# Some behind-the-scenes Britney Spears stage pics



## WarriorOfMetal (Aug 31, 2009)

Here's another "artist" who I'm not into, but got to work on their show. Let me say, it's VERY cool from a production perspective...literally a 3-ring circus with aerialists and clowns and tons of props and such.

I did the load-in and load-out at TD BankNorth Garden in Boston this past Saturday.

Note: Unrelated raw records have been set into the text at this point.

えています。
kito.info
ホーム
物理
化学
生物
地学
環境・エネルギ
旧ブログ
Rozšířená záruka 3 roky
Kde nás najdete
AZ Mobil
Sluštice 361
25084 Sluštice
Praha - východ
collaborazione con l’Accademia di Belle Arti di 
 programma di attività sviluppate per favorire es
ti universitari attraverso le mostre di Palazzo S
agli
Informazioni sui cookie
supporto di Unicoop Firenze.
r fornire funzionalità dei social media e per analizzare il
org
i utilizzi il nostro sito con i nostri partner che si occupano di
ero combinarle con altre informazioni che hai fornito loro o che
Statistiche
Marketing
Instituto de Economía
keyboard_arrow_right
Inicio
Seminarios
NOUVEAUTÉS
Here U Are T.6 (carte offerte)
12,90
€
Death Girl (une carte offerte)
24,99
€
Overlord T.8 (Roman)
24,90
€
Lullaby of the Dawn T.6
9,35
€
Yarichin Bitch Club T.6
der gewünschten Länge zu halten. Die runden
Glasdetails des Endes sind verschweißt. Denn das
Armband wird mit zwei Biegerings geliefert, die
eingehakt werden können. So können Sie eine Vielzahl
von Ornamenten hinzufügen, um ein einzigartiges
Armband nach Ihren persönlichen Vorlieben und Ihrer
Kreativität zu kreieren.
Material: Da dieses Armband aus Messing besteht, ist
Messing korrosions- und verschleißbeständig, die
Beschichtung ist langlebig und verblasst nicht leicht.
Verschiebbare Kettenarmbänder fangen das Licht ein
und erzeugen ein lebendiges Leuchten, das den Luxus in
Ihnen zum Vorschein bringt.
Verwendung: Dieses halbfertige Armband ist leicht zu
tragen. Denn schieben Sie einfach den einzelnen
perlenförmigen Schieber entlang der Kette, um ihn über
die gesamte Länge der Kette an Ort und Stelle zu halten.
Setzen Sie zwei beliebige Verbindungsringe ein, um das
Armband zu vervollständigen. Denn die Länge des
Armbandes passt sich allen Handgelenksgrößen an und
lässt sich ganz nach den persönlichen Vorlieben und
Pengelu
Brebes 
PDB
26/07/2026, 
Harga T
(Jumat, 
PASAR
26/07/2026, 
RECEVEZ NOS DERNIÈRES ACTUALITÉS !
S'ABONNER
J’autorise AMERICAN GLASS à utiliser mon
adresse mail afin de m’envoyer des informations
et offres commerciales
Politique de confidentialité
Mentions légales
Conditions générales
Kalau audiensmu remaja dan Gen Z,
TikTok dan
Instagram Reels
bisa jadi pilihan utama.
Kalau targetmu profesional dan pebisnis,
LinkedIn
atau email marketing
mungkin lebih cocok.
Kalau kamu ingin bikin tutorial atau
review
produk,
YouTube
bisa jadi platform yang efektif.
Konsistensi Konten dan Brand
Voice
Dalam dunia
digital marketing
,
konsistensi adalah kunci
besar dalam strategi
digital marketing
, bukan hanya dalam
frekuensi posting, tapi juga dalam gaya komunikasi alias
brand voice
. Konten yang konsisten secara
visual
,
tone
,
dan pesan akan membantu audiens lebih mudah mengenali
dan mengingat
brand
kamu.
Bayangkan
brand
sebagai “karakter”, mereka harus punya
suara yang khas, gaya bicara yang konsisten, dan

I spent most of my time working with the audio crew, but got bumped around between them and a couple other departments during the in.

Here are some pics I took during the load-in, and then a few from the 10-15 minutes or so that I got to see of the show, from the backstage area.











DigiDesign Venue consoles...basically a touring Pro Tools rig for live use:













There were a number of trapdoors and lifts in the stage...this is the center of the turntable in the middle of the main section of the stage: 









Here you can see the backs of the VIP seats, and some of the picture frames that were flown around the stage...I believe they had aerialists performing in them:









The red drape around the video wall is referred to as an "Austrian" drape, and it would lower/unfurl all the way down to the stage deck. There was also a smaller black velvet one closer to the center of the concentric circles. I was involved with hanging those when I wasn't working with audio.


























Also, I'm not an ass guy at all, but one of the female aerialists had an amazing one that I just wanted to reach out and grab  She was warming up just a few feet away from me around the end of the load-in, and then walking around in some really short shorts near the end of the show


----------



## All_¥our_Bass (Aug 31, 2009)

Very cool setup, if you wanna jizz your pants even more look at some of Pink Floyd's stage setups, jaw-droppingly amazing.


----------